Будучи свидетелем Гражданской и Великой Отечественной войн, великого переселения народов, большого террора и борьбы с внутренним врагом, художник сохранил способность глубоко переживать мир в его тяжком росте. Глубинные колебательные процессы, перенесенные в живые, пульсирующие пластические образы, видимо, и привлекли П. Филонова к работам юного начинающего художника. По поводу опытов новичка в аналитическом искусстве учитель записал в своем дневнике: «Работа идет замечательно правильно».

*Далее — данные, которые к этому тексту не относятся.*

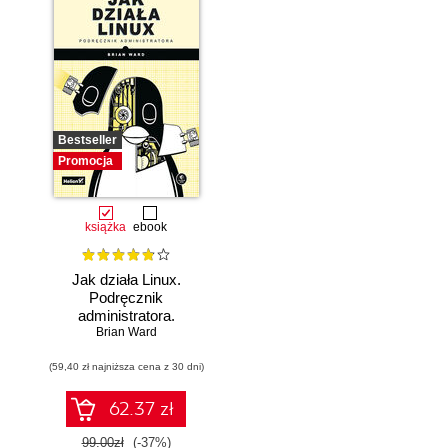
Bestseller
Promocja
książka
ebook
Jak działa Linux.
Podręcznik
administratora.
Wydanie III
Brian Ward
(59,40 zł najniższa cena z 30 dni)
62.37 zł
99.00zł
(-37%)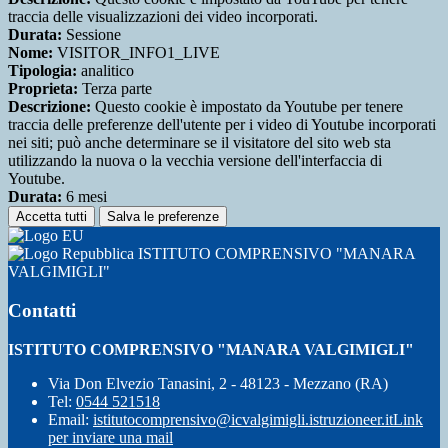
traccia delle visualizzazioni dei video incorporati.
Durata:
Sessione
Nome:
VISITOR_INFO1_LIVE
Tipologia:
analitico
Proprieta:
Terza parte
Descrizione:
Questo cookie è impostato da Youtube per tenere
traccia delle preferenze dell'utente per i video di Youtube incorporati
nei siti; può anche determinare se il visitatore del sito web sta
utilizzando la nuova o la vecchia versione dell'interfaccia di
Youtube.
Durata:
6 mesi
Accetta tutti
Salva le preferenze
ISTITUTO COMPRENSIVO "MANARA
VALGIMIGLI"
Contatti
ISTITUTO COMPRENSIVO "MANARA VALGIMIGLI"
Via Don Elvezio Tanasini, 2 - 48123 - Mezzano (RA)
Tel:
0544 521518
Email:
istitutocomprensivo@icvalgimigli.istruzioneer.it
Link
per inviare una mail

Отрадно, что в Петербурге, где сформировалась творческая личность Павла Зальцмана, наконец открывается выставка его работ – пусть кратко, но ярко представляющая этапы его трудного пути.
[1] В.С. Бучинская. Воспоминания. Цит. по: Павел Филонов. Дневник. СПб, 2000. С. 472.
[2] Зальцман Е. Воспоминания об отце // Павел Зальцман. Жизнь и творчество. Иерусалим, 2008. С. 27
[3] См.: В.Н. Аникиева. Филонов. С. 442. // Павел Филонов: реальность и мифы. М., 2008. С. 439 – 456.
[4] Т.Н. Глебова. Я буду расписывать райские чертоги. СПб, 1995. С. 37.
Статья в буклет к выставке П. Зальцмана в музее-квартире Ф.М. Достоевского, СПб, апрель-май 2009.